Gazeta do Povo
Não vamos cometer aqui o insulto de chamar Roger Scruton, o
filósofo inglês morto neste fim de semana, aos 75 anos, de “importante”. Esta é uma palavra que se tornou
horrivelmente barata nos últimos anos, a ponto de não significar mais nada –
serve apenas para elogiar alguém de graça, quando não se consegue achar méritos
objetivos na obra do elogiado, ou mesmo quando não há obra nenhuma a elogiar. Temos, assim, o escritor “importante”, o
artista “importante”, o cineasta “importante” e por aí afora; como não dá para
dizer que fizeram alguma coisa de excelência comprovada, ou se fizeram
realmente alguma coisa, confere-se a todos eles o título de “importante” e todo
mundo fica feliz.
Scruton foi, isso sim, um extraordinário pensador dos
tempos em que vivemos – um filósofo de verdade, e não um cidadão que se formou
em filosofia, ou dá aulas na universidade, ou escreve sobre o assunto, sem a
obrigação de ter, nunca, alguma ideia própria.
Ao longo dos últimos 50 anos, e nas páginas de 50 livros, Roger Scruton
deixou uma imensa produção de pensamentos essenciais para a visão conservadora
da vida e do mundo na era contemporânea – um filósofo da grande linhagem de
Edmund Burke e os outros gigantes ingleses que lançaram os alicerces das ideias
que regem até hoje as sociedades livres. “Pessoas de esquerda acham muito
difícil conviver com pessoas de direita, porque acreditam que elas sejam o
mal”, escreveu ele numa das sínteses mais devastadoras que fez das disputas
ideológicas de hoje. “Eu, do meu lado, não tenho problema nenhum em me dar bem
com elas, porque simplesmente acredito que estão enganadas”.

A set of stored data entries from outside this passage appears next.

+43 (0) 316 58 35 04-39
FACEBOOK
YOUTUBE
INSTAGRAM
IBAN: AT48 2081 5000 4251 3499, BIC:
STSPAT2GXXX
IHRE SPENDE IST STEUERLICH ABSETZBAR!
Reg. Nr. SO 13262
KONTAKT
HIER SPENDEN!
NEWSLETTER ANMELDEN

O filósofo britânico ganhou notoriedade no Brasil no final dos anos 2000 e cada vez mais seus livros ganham versões nacionais. Mas, afinal, qual é a essência de seu pensamento?

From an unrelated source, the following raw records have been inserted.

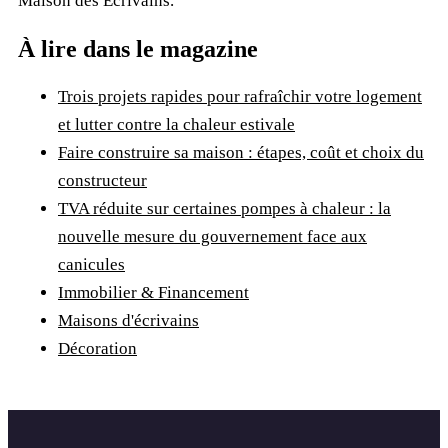
Maison des Ecrivains
.
À lire dans le magazine
Trois projets rapides pour rafraîchir votre logement
et lutter contre la chaleur estivale
Faire construire sa maison : étapes, coût et choix du
constructeur
TVA réduite sur certaines pompes à chaleur : la
nouvelle mesure du gouvernement face aux
canicules
Immobilier & Financement
Maisons d'écrivains
Décoration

Scruton dedicou-se com aplicação especial, entre a vasta
obra que deixou, às questões da estética, da cultura e da política. A qualidade
de uma obra artística, para ele, podia, sim, ser estabelecida por critérios
objetivos – a beleza é a base dessa avaliação, e beleza não é um conceito
abstrato, e sim uma realidade materialmente visível. “Estilos vão e vêm”, escreveu Roger Scruton,
“mas as exigências do julgamento estético são permanentes”. Ele jamais teve
medo de dizer que a “equalização” da cultura, tão venerada entre a esquerda
como arma para combater o “elitismo”, é um disparate.

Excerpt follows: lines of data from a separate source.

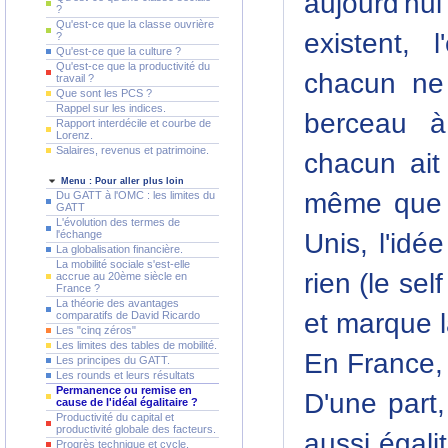
aujourd'hu
?
Qu'est-ce que la classe ouvrière
existent, 
?
Qu'est-ce que la culture ?
Qu'est-ce que la productivité du
chacun ne 
travail ?
Que sont les PCS ?
Rappel sur les indices.
berceau à
Rapport interdécile et courbe de
Lorenz.
Salaires, revenus et patrimoine.
chacun ait 
Menu : Pour aller plus loin
même que l
Du GATT à l'OMC : les limites du
GATT
L'évolution des termes de
l'échange
Unis, l'idé
La globalisation financière.
La mobilité sociale s'est-elle
rien (le se
accrue au 20ème siècle en
France ?
La théorie des avantages
et marque l
comparatifs de David Ricardo
Les "cinq zéros"
Les limites des tables de mobilité.
En France,
Les principes du GATT.
Les rounds et leurs résultats
Permanence ou remise en
D'une part,
cause de l'idéal égalitaire ?
Productivité du capital et
productivité globale des facteurs.
aussi égali
Progrès technique et cycle.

Não faz nenhum sentido, em sua visão, alegar que a alta
cultura, ou a “cultura clássica”, é uma espécie de “propriedade da elite” e só
beneficia os que têm acesso a ela; seria o mesmo que sustentar que a matemática
não adianta nada para quem não a entende em seus níveis mais avançados. “O
processo de transmissão cultural não poderá sobreviver se os professores forem
obrigados a ensinar Mozart e Lady Gaga ao mesmo tempo, em nome de uma agenda de
igualitarismo”, resumiu Scruton.
É dele,
também, uma das mais precisas explicações sobre porque os intelectuais, em sua
grande maioria, são de esquerda. “Eles são atraídos naturalmente pela ideia de
uma sociedade planejada porque acreditam que o planejamento ficará a seu
cargo”. O que atrai os intelectuais no marxismo, diz Scruton, não é a verdade,
mas o poder que ganhariam se o mundo fosse controlado pelo Estado – e, em
consequência, por eles. “A notável capacidade de sobrevivência do marxismo”, conclui,
“está no fato de que é um sistema de pensamento dirigido para a obtenção do
poder.”
O que Roger Scruton ainda poderia produzir, nos próximos
anos, vai nos fazer uma imensa falta.